You look lovely and I envy those lashes!!!!!!!!!


----------



## Glitziegal (Dec 20, 2006)

Wow! you are so old style hollywood.  I love it.

*this is meant to be a huge compliment by the way*


----------



## Lollie (Dec 20, 2006)

Beautiful as always Ash!


----------



## veilchen (Dec 20, 2006)

That's so so so pretty!! I could keep adding *so* because it's incredibly pretty!


----------



## IslandGirl77 (Dec 20, 2006)

Beautiful!


----------



## kimmy (Dec 20, 2006)

i loove this look! you have such amazing lashes


----------



## saniyairshad (Dec 20, 2006)

ur look like heavenly. seriously. seems like the term "peaches and cream" was coined for you...UR SIMPLY GORGEOUS!!!


----------



## linkas (Dec 20, 2006)

Lovely!!


----------



## adorkable (Dec 20, 2006)

I think you may have just found the most absolutely perfect look for you!

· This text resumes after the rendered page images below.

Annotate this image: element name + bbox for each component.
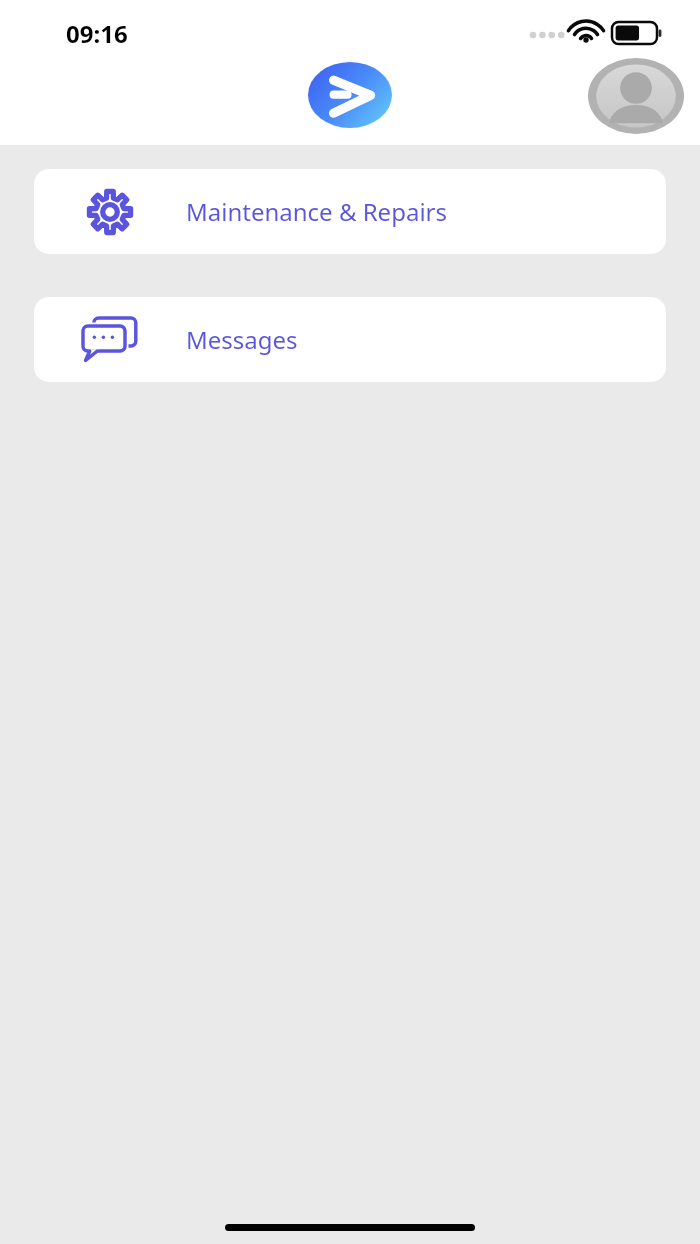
staticText: Messages xyxy=(186,323,298,356)
button[interactable]: Profile xyxy=(588,58,684,134)
staticText: 09:16 xyxy=(66,17,128,50)
button[interactable]: Messages xyxy=(34,297,666,382)
staticText: Maintenance & Repairs xyxy=(186,195,447,228)
button[interactable]: Maintenance & Repairs xyxy=(34,169,666,254)
other: App logo xyxy=(308,62,392,128)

WOW!!!


----------



## YvonneTheBlond (Dec 20, 2006)

This is one of my favorite looks for you. wow!


----------



## Miss World (Dec 20, 2006)

looks great


----------



## TM26 (Dec 20, 2006)

The colors you used on your eyes look amazing. It really brings out your eyes.


----------



## meowgoezdacow (Dec 20, 2006)

you look great!! very natural and radiant.


----------



## ginger9 (Dec 22, 2006)

Hey pretty lady 
	

	
	
		
		

		
		
	


	




 I think I've said this before but you have really scrumptious lips.... looks like candy....


----------



## snowkei (Dec 23, 2006)

I love ur lips and eyes!


----------



## almondeyez81 (Dec 23, 2006)

So-gorgeous.


----------



## JoyZz (Dec 23, 2006)

Very pretty, the colours you used suit you extremly well.


----------



## aziza (Dec 24, 2006)

I am soooo tripping over your skin! Absolutely flawless!!! What's your skincare routine, if you don't mind me asking?


----------



## LindseySullivan (Dec 25, 2006)

Gorgeous!


----------



## Jess-ee-ka (Dec 26, 2006)

So pretty, looks amazing with your eyes.  Well done girl!!


----------



## Sundae (Dec 27, 2006)

This is pretty. Pinks kinda come up lighter on my skin and looks whitish. It looks really lovely on you.
Great Job


----------



## katisha (Dec 27, 2006)

Love this look 
	

	
	
		
		

		
		
	


	




 You're beautiful.


----------



## tadzio79 (Dec 27, 2006)

all your looks are amazing!!!


----------



## *Luna* (Dec 28, 2006)

I love this look! It's so soft and you should know that I totally have eyelash envy right now.


----------



## L0VELY (Dec 28, 2006)

This look is so pretty! I love the colors on your lips! And your lashes are amazing!


----------



## Emmi (Dec 29, 2006)

Love it!!


----------



## Navessa (Jan 12, 2007)

fabulous!

good to "see" you again!


----------



## n_c (Jan 12, 2007)

Beautiful!


----------



## slvrlips (Jan 12, 2007)

very pretty


----------



## chrisantiss (Jan 13, 2007)

very nice


----------



## Riet (Jan 13, 2007)

Wow, so gorgeous colors in you


----------



## lafemmenoir (Jan 13, 2007)

*You ladies .... so lovely.... how come you can't leave near me???? I want that look...yep....*


----------



## ben (Jan 13, 2007)

i can see why it's your favorite ; o )


----------



## Viva_la_MAC_Girl (Jan 13, 2007)

So lovely and fresh!!!!


----------



## AprilBomb (Jan 13, 2007)

wow that looks pretty!


----------



## kaliraksha (Jan 14, 2007)

ahck, pinks look wonderful on you. beautiful, love the 4th pic


----------



## mebabygirl86 (Jan 14, 2007)

so fab


----------



## EmbalmerBabe (Jan 14, 2007)

Your so angelic! What skincare do you use?


----------



## Pascal (Jan 14, 2007)

Quote:

   Originally Posted by *ette* 

 
_GORGEOUS!! You look fabulous in pinks._


----------



## super_chique (Jan 17, 2007)

wow

absolutely gorgeous


----------



## nyna (Jan 19, 2007)

these colors are perfect for you 
your look is so fresh and natural.
I love it


----------